Have your say on regional parkland at Te Ārai

Published: 13 November 2017

Tweet this quote Share Share this

Have your say on regional parkland at Te Ārai.

We want your feedback on how regional parkland at Te Ārai in north Auckland should be managed.

Submissions will help inform an update to the Regional Parks Management Plan 2010 relating to existing regional parkland at Te Ārai, new parkland north and future parkland south of Te Ārai Point.

Have your say

Visit shapeauckland.co.nz for more information and to submit your comments by 4pm on Friday 26 January 2018.

What we’re looking for

Auckland Council is looking for feedback on:

  • the management and recognition of cultural heritage of the parkland
  • the management of natural values, including the protection of wilderness qualities and endangered coastal bird species
  • the management of recreation, including:
    • the development of main arrival areas
    • location of trails for walking, horse riding and mountain biking
    • camping
    • restricting vehicle access on the beach.

Rodney Ward Councillor Greg Sayers says Te Ārai is a unique stretch of coastline and one of Rodney’s gems.

“It’s important that we strike a balance between ensuring ongoing public access for informal recreation activities with the protection of Te Ārai’s wilderness qualities and natural resources.

“I am pleased to see the community having a say in how they want to achieve this important balance.”

Three areas of land

The council owns and manages 78 hectares of land for regional park purposes at Te Ārai Point.
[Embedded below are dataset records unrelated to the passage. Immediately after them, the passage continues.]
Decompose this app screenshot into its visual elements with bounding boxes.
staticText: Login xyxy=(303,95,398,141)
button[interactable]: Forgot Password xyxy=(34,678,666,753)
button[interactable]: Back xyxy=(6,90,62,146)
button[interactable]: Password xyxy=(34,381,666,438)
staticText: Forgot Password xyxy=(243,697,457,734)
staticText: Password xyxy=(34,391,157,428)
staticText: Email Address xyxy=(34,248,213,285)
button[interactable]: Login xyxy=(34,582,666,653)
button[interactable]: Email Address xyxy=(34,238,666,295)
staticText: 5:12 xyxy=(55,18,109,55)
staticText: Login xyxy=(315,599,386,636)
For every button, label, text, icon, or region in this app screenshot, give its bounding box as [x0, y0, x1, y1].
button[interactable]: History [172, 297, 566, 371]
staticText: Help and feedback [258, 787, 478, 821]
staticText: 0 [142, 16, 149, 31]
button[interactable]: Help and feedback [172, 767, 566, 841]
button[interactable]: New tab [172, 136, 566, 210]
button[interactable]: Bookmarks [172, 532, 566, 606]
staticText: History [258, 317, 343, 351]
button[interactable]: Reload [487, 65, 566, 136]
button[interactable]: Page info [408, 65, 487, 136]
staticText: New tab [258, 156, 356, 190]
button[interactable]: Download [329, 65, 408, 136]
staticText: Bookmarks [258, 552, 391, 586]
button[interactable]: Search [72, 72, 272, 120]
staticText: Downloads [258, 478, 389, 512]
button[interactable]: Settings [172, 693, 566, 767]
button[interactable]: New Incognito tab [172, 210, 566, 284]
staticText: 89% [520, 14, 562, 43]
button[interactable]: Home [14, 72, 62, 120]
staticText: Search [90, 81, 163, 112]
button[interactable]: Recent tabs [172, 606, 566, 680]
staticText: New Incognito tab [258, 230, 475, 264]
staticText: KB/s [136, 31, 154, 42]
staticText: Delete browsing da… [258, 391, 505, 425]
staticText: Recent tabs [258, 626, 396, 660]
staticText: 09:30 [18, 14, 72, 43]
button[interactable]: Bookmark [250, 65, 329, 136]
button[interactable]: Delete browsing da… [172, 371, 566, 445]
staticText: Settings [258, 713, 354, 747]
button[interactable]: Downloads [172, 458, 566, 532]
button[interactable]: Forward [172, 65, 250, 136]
In 2015, an additional 217 hectares of public reserve was vested in the council by Te Uri o Hau for regional parks purposes as part of a development of the former pine forest to the north of Te Ārai Point.

A further 180 hectares of land, currently owned by Ngāti Manuhiri, has been identified by the Auckland Unitary Plan as future parkland as part of a development of the former pine forest to the south of Te Ārai Point.

Much loved treasures

Councillor Penny Hulse, chairperson of Auckland Council’s Environment and Community Committee, says regional parks are much loved and treasured by Aucklanders and visitors alike.

“Growing green spaces across the region is important for supporting a world-class city. They are home to an array of ecosystems and native species, and are also places where people can be active and seek respite in nature,” she says.

“Regional parks are owned and managed on behalf of Aucklanders, so we would love some feedback from the public on how the three areas of land at Te Ārai should be used going forward.”

Comments collected through this consultation will be considered when preparing the draft variation to the Regional Parks Management Plan 2010, which will be released for public submissions early 2018.